Farmers and lawmakers are always looking for a more sustainable future and one idea is creating a carbon market, which is a complicated process.
The Bipartisan Policy Center’s Farm and Forest Carbon Solutions Initiative is looking for ways to help farmers reduce emissions while maintaining productivity.
According to the director of the initiative Robert Bonnie, agriculture contributes about 10 percent of greenhouse gas emissions in the U.S., but there is an enormous opportunity to reduce those emissions even while we improve productivity of agriculture, and, importantly, we can sequester carbon through improved soil management, grassland conservation, a variety of practices.
This group says that changing production methods can yield long-term benefits for the soil.
Wayne Honeycutt, the president and CEO of the Soil Health Institute, notes you when you increase carbon you are essentially “fluffing up” the soil to make it less dense and that allows its roots to penetrate the soil better.
One Ohio farmers sees conservation as a crop input.
“I did it for economic reasons. I was thinking if there’s not much money in farming, then it’s just as important to take a dollar off of input costs as it is for putting a dollar on,” Fred Yoder said.
The Commodity Futures Trading Commission recommends setting a carbon price. Yoder agrees.

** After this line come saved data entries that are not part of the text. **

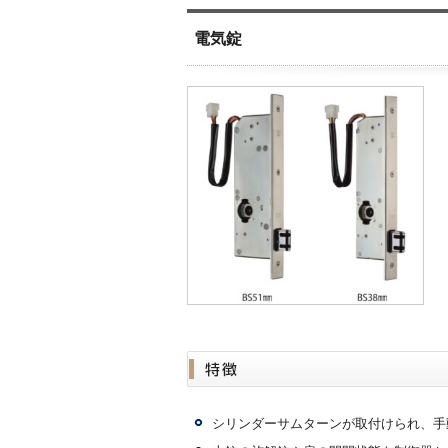
電気錠
シリンダーサムターンが取付けられ、手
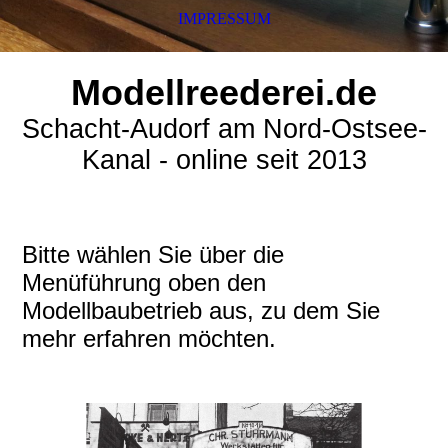
IMPRESSUM
Modellreederei.de
Schacht-Audorf am Nord-Ostsee-
Kanal - online seit 2013
Bitte wählen Sie über die
Menüführung oben den
Modellbaubetrieb aus, zu dem Sie
mehr erfahren möchten.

“We would have carbon sequestered like you’ve never seen before, especially if you decouple it from the price of the commodity,” he said. “In other worlds, make carbon another commodity, I think you will see a lot of farmers switch instead of the tillage system they are on now.”
The bipartisan Growing Climate Solutions Act would establish the framework for a new carbon market.
Indigo Agriculture’s Laura Wood Peterson says the bill establishes a third part certifier program, in addition to other things, that might feel like small steps.
“But they are clearly very big steps because of the bipartisan nature of the work these senators are leading,” she said.
She also notes that a federal tax credit already exists for carbon sequestration, but it is limited to manufacturing and energy producers.
“We think one idea is to advance a nature based climate solution through a transferable federal tax incentive modeled on Section 45Q of the tax code,” she said. “This is a policy tool, we think, whose time has come because of the technological advances we’ve talked about today, made actionable by the Growing Climate Solutions Act.”
Indigo Agriculture already has 7 million acres of farmland enrolled in its carbon program, but is hoping to see more farmers get involved in the carbon conversation.